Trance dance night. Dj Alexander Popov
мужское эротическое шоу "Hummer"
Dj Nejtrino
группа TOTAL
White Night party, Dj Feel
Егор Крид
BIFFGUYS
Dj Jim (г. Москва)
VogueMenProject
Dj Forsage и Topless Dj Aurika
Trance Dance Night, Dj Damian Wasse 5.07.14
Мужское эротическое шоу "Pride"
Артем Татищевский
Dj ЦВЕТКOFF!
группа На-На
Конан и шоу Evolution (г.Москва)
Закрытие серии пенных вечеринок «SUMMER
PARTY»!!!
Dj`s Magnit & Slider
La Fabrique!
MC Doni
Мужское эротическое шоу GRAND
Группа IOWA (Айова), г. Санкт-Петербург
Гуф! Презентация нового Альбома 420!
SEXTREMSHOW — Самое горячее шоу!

...

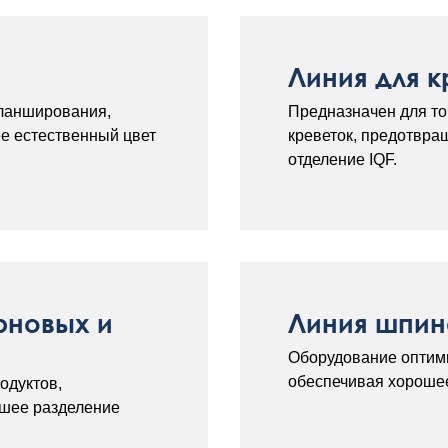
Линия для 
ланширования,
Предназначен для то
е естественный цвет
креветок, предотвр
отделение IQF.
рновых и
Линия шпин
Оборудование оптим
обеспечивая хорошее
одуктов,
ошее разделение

Try it – Would you quote everything above from the line containing "Гуф! Презентация нового Альбома 420!" down to the line containing "SEXTREMSHOW — Самое горячее шоу!"? Include both of those lines and nothing else.

The completed task –
Гуф! Презентация нового Альбома 420!
SEXTREMSHOW — Самое горячее шоу!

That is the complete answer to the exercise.